Szalavitz is understandably puzzled that residential treatment for children (TTI) is a multibillion-dollar industry, while proven treatments such as multisystemic family therapy (MSFT), motivational interviewing (MI), and cognitive-behavior therapy (CBT), “which are actually cheaper than long-term residential care ... are largely unavailable” (p. 259). She notes that the United States also has a gross shortage of child psychiatrists. While I agree with her general points here, Szalavitz neglects to mention the harsh reality that, while MSFT, MI, and CBT have indeed been proven to be significantly more effective than other treatments, including residential treatment, the success rates for these interventions are still disappointingly low.

This minor failing aside, Help At Any Cost is still a must-read for those interested in adolescent treatment in general, and in how an iatrogenic therapy program can degenerate into a therapy cult.

References

Miller, W.R. Increasing motivation for change. In: Hester, R.K., and Miller, W.R., eds. Handbook of Alcoholism Treatment Approaches: Effective Alternatives. New York, Pergamon Press, 1989. pp.67-80.

Miller, W.R., and Rollnick, S. (2002). Motivational interviewing: Preparing people for change. New York: Guilford Press.
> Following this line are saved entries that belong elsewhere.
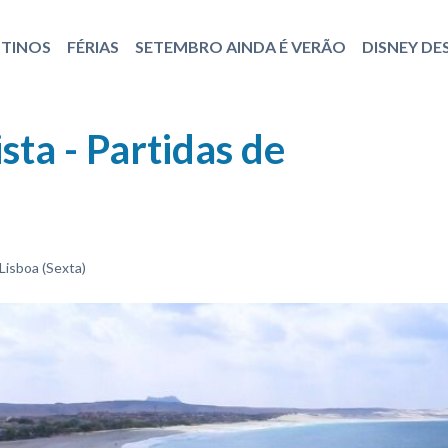
STINOS
FÉRIAS
SETEMBRO AINDA É VERÃO
DISNEY DE
sta - Partidas de
 Lisboa (Sexta)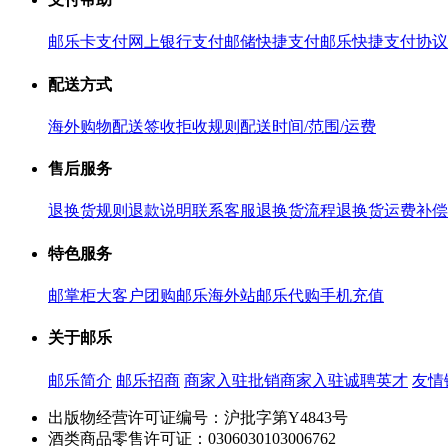
邮乐卡支付
网上银行支付
邮储快捷支付
邮乐快捷支付协议
配送方式
海外购物配送
签收拒收规则
配送时间/范围/运费
售后服务
退换货规则
退款说明
联系客服
退换货流程
退换货运费补偿
特色服务
邮掌柜
大客户团购
邮乐海外站
邮乐代购
手机充值
关于邮乐
邮乐简介
邮乐招商
商家入驻
批销商家入驻
诚聘英才
友情
出版物经营许可证编号：沪批字第Y4843号
酒类商品零售许可证：0306030103006762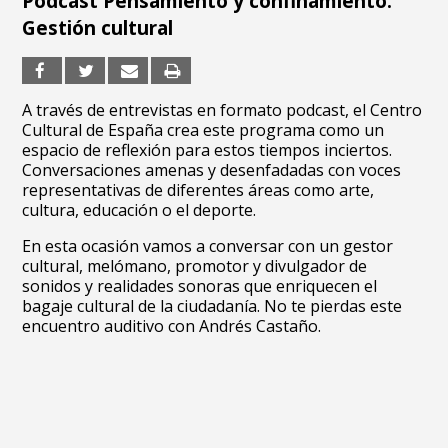
Podcast Pensamiento y confinamiento:
Gestión cultural
A través de entrevistas en formato podcast, el Centro
Cultural de España crea este programa como un
espacio de reflexión para estos tiempos inciertos.
Conversaciones amenas y desenfadadas con voces
representativas de diferentes áreas como arte,
cultura, educación o el deporte.
En esta ocasión vamos a conversar con un gestor
cultural, melómano, promotor y divulgador de
sonidos y realidades sonoras que enriquecen el
bagaje cultural de la ciudadanía. No te pierdas este
encuentro auditivo con Andrés Castaño.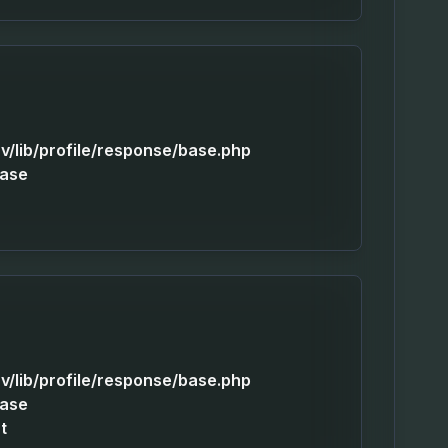
v/lib/profile/response/base.php
Base
v/lib/profile/response/base.php
Base
t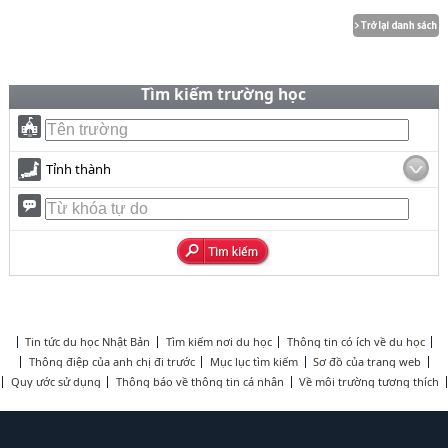
Tìm kiếm trường học
Tỉnh thành
Tin tức du học Nhật Bản
Tìm kiếm nơi du học
Thông tin có ích về du học
Thông điệp của anh chị đi trước
Mục lục tìm kiếm
Sơ đồ của trang web
Quy ước sử dụng
Thông báo về thông tin cá nhân
Về môi trường tương thích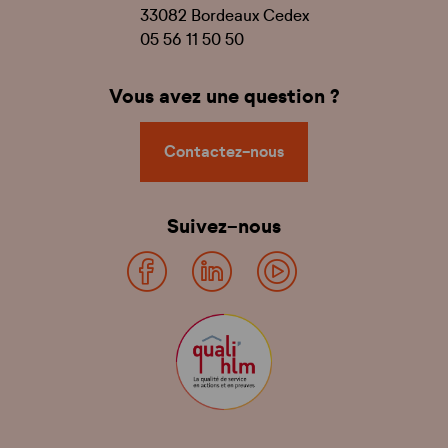
33082 Bordeaux Cedex
05 56 11 50 50
Vous avez une question ?
Contactez-nous
Suivez-nous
Miller, W. R.; Zweben, A.; DiClemente, C. C., and Rychtarik, R. G. Motivational Enhancement Therapy Manual: A Clinical Research Guide for Therapists Treating Individuals With Alcohol Abuse and Dependence. Project MATCH Monograph Series, Vol. 2. NIH Pub. No.94-3723. Rockville, MD: National Institute on Alcohol Abuse and Alcoholism, 1995.

Project Match Research Group. (1997). Matching alcoholism treatments to client heterogeneity: Project MATCH Posttreatment drinking outcomes. Journal of Studies on Alcohol, 58(1), 7-29.

[1] Of course, similar statistics apply to those who are exposed to, experiment with, and eventually participate in, cultic movements. Contemporary cult interventionists (exit counselors and thought-reform consultants) now realize that noncoercive, empathy-based interventions, as lacking in immediate impact as they may seem, ultimately work best with cultists. The information-based and psychoeducational approaches used by thought-reform consultants, or the strategic-interaction approach advocated by Steven Hassan—while typically slow, methodical, and undramatic intervention strategies—appear to be the best choices in the long run for intervening with cultists.